Fra le intese di Bruxelles registriamo anche l’accordo quadro sull’immigrazione, i cui dettagli saranno definiti a breve ma che già prevede un rafforzamento militare delle frontiere esterne della Ue contro i migranti attraverso l’allargamento dei compiti della missione militare Frontex, quella che per le cancellerie europee rimane a guardia del Mediterraneo inteso come frontiera di separazione con il Sud del mondo.

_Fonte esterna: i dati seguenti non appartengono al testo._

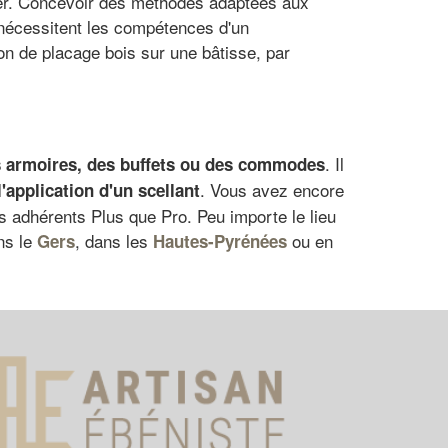
ver. Concevoir des méthodes adaptées aux
t nécessitent les compétences d'un
ion de placage bois sur une bâtisse, par
. Il
s armoires, des buffets ou des commodes
. Vous avez encore
'
application d'un scellant
s adhérents Plus que Pro. Peu importe le lieu
ns le
, dans les
ou en
Gers
Hautes-Pyrénées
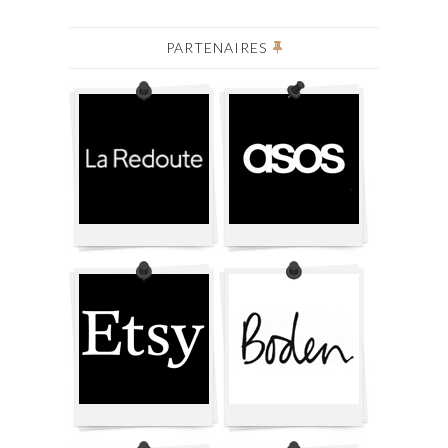
PARTENAIRES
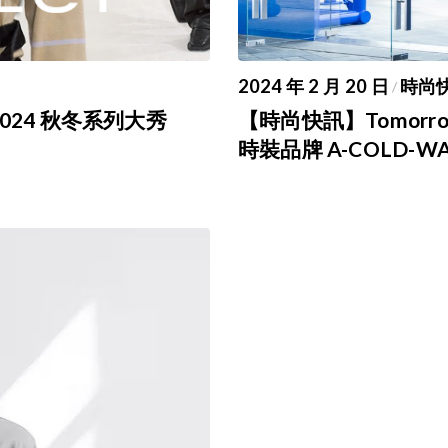
2024 年 2 月 20 日
時尚
/
2024 秋冬系列大秀
【時尚快訊】Tomorrow 
時裝品牌 A-COLD-WA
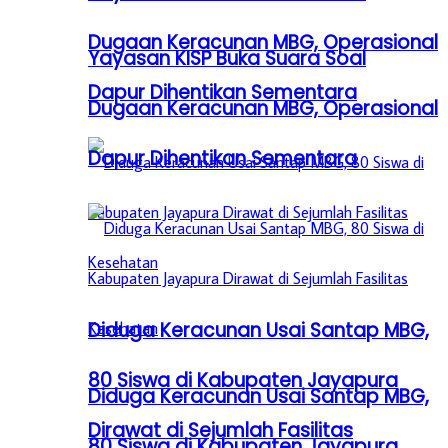
Dugaan Keracunan MBG, Operasional
Yayasan KISP Buka Suara Soal
Dapur Dihentikan Sementara
Dugaan Keracunan MBG, Operasional
Dapur Dihentikan Sementara
Diduga Keracunan Usai Santap MBG,
80 Siswa di Kabupaten Jayapura
Diduga Keracunan Usai Santap MBG,
Dirawat di Sejumlah Fasilitas
80 Siswa di Kabupaten Jayapura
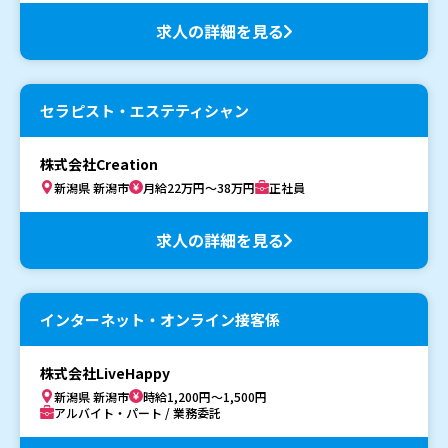
求人の詳細を見る
セラピスト・エステティシャン
株式会社Creation
新潟県 新潟市
月給22万円～38万円
正社員
求人の詳細を見る
インターネット・オンライン接客係
株式会社LiveHappy
新潟県 新潟市
時給1,200円～1,500円
アルバイト・パート / 業務委託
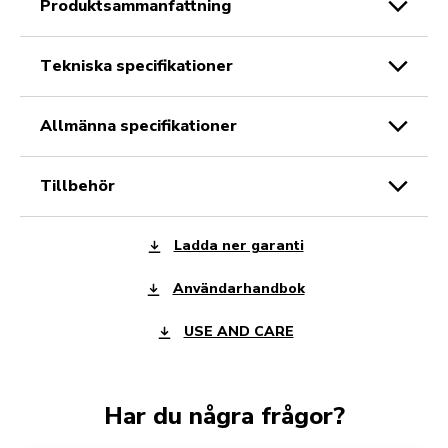
produktsammanfattning
tekniska specifikationer
allmänna specifikationer
tillbehör
Ladda ner garanti
Användarhandbok
USE AND CARE
Har du några frågor?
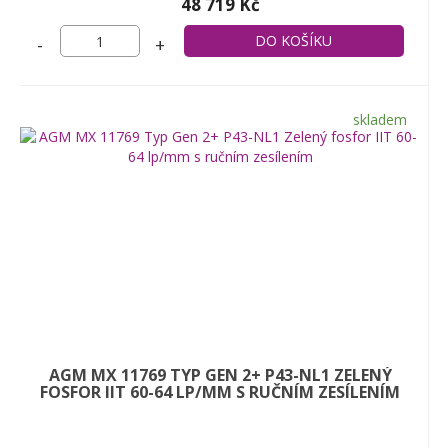
48 719 Kč
-
+
skladem
AGM MX 11769 TYP GEN 2+ P43-NL1 ZELENÝ
FOSFOR IIT 60-64 LP/MM S RUČNÍM ZESÍLENÍM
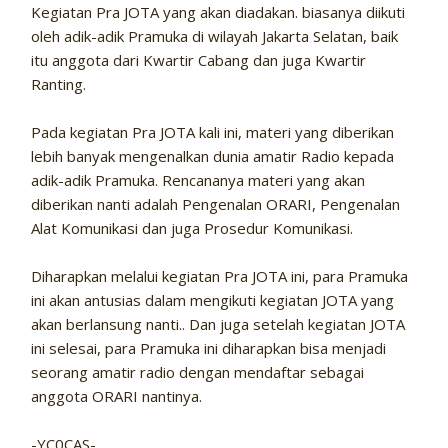
Kegiatan Pra JOTA yang akan diadakan. biasanya diikuti
oleh adik-adik Pramuka di wilayah Jakarta Selatan, baik
itu anggota dari Kwartir Cabang dan juga Kwartir
Ranting.
Pada kegiatan Pra JOTA kali ini, materi yang diberikan
lebih banyak mengenalkan dunia amatir Radio kepada
adik-adik Pramuka. Rencananya materi yang akan
diberikan nanti adalah Pengenalan ORARI, Pengenalan
Alat Komunikasi dan juga Prosedur Komunikasi.
Diharapkan melalui kegiatan Pra JOTA ini, para Pramuka
ini akan antusias dalam mengikuti kegiatan JOTA yang
akan berlansung nanti.. Dan juga setelah kegiatan JOTA
ini selesai, para Pramuka ini diharapkan bisa menjadi
seorang amatir radio dengan mendaftar sebagai
anggota ORARI nantinya.
-YC0CAS-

La bozza di documento programmatico alla base del lavoro della Commissione europea era stato preparato dal presidente uscente del Consiglio europeo Herman Van Rompuy. Il documento dal titolo “Agenda strategica in tempi di cambiamento” conteneva fra le altre la richiesta dei socialisti europei di fare "pieno uso" della flessibilità prevista dal Patto di Stabilità, che per loro voleva implicitamente affermare anche che i paesi che fanno le riforme avrebbero avuto la possibilità di avere più tempo nel taglio di deficit e debito. Da questa era nato il via libera dei socialisti europei alla nomina di Juncker.
La “flessibilità” negli obiettivi di rientro da deficit è stato il cavallo di battaglia del presidente del consiglio italiano Matteo Renzi che aveva avuto modo di spiegare i suoi progetti in un incontro bilaterale con la cancelliera Merkel ricavandone meritati elogi; "Matteo Renzi è un premier di grande successo", aveva affermato dichiarandosi “molto felice per il programma di riforme italiano”.

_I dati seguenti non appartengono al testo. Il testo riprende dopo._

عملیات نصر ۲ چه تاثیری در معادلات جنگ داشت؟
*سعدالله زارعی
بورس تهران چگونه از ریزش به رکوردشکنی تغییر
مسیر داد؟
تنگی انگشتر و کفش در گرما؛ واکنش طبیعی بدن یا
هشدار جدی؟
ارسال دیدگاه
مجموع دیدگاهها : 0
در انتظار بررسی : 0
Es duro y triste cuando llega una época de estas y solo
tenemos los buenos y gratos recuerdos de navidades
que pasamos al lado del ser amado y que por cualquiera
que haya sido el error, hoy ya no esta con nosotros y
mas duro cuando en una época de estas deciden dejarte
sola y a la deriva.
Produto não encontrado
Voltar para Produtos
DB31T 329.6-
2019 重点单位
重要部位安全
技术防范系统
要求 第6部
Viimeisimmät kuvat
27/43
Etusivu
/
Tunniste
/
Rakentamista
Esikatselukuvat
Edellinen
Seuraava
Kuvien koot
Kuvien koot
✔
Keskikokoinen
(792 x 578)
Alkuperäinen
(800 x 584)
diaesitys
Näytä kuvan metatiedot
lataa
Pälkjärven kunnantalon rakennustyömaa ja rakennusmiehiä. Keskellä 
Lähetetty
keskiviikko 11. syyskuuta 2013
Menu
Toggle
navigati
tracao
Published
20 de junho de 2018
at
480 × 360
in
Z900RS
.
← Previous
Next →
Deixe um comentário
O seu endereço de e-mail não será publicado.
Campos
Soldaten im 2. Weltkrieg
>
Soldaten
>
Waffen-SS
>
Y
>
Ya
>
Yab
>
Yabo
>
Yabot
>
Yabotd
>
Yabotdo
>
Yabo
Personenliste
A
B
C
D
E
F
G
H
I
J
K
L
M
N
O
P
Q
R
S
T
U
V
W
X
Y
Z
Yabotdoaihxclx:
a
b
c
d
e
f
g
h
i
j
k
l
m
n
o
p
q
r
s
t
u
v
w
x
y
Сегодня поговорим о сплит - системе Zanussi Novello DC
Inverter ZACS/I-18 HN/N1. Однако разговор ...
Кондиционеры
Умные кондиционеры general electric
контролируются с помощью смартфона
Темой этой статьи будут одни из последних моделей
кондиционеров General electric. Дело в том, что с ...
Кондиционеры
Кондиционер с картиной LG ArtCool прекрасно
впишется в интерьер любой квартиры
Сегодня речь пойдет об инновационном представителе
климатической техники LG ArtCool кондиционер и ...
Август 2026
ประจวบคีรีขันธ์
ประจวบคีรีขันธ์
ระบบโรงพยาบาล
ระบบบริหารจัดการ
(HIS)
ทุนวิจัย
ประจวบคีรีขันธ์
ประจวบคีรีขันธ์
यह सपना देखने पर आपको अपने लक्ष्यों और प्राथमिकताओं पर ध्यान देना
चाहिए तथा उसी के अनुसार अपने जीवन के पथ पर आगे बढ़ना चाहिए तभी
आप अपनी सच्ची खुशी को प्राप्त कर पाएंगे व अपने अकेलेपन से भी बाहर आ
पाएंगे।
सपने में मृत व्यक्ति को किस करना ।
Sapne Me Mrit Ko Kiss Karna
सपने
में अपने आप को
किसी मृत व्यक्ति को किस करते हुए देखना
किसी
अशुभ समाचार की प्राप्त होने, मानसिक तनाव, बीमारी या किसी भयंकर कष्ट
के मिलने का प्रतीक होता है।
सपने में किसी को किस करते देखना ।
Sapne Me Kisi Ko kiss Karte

Con la consueta spigliatezza in conferenza stampa, il Berlusconi democristiano a fine vertice spiegava che “ho votato Juncker perché il suo nome era legato a un documento, a un accordo politico ben preciso focalizzato sulla crescita e la flessibilità. Abbiamo deciso prima che cosa deve fare l'Europa nei prossimi cinque anni e poi chi la guiderà. Per la prima volta il focus è la crescita e chi fa le riforme strutturali avrà diritto alla flessibilità". Di rincalzo il responsabile delle politiche Ue, Sandro Gozi, ribadiva che “abbiamo ottenuto quanto volevamo: ampi spazi di manovra sul fronte della flessibilità con l'impegno a tenere conto delle riforme strutturali e la possibilità di sviluppare strumenti finanziari per progetti di investimenti nel lungo periodo". A dire il vero, secondo vari economisti la possibile flessibilità pari al massimo a uno 0,2% sul pil non consente affatto gli spazi di manovra sbandierati.
Nella lettera alla Commissione europea del 16 aprile scorso il ministro dell'Economia Pier Carlo Padoan annunciava che l'Italia avrebbe rallentato il passo del risanamento di bilancio spostando di un anno l'obiettivo del pareggio "strutturale" di bilancio, dal 2015 al 2016. Richiesta bocciata dallo stesso vertice di Bruxelles nella parte del documento finale dove si ribadiscono l’applicazione del Fiscal Compact e i tempi previsti di rientro dei deficit. Già in precedenza la Commissione interpellata da Padoan aveva riposto picche allo slittamento e anzi aveva raccomandato una maggiore correzione dei conti già nel 2014 pena l’apertura della procedura di infrazione. E rimandato ogni eventuale modifica alla discussione e al giudizio vincolante della nuova Commissione.
Il Renzi “vincitore” a Bruxelles non si cura delle bocciature: "Ora c'è un piccolo particolare, vanno fatte le riforme. Abbiamo mille giorni di tempo, che partiranno il primo settembre 2014, per cambiare faccia all'Italia. (…) Ci sarà un countdown su sito del governo con le iniziative su cui stiamo lavorando e per dimostrare in Europa che noi facciamo sul serio". Eccoci al dunque. Il Berlusconi democristiano sventola la presunta flessibilità per imporre le “riforme” costituzionali, elettorali e sociale fasciste, piduiste e antisindacali. Il progetto tarato per l’Italia ma che ispirerà anche il semestre di presidenza italiano della Ue che è iniziato l’1 luglio.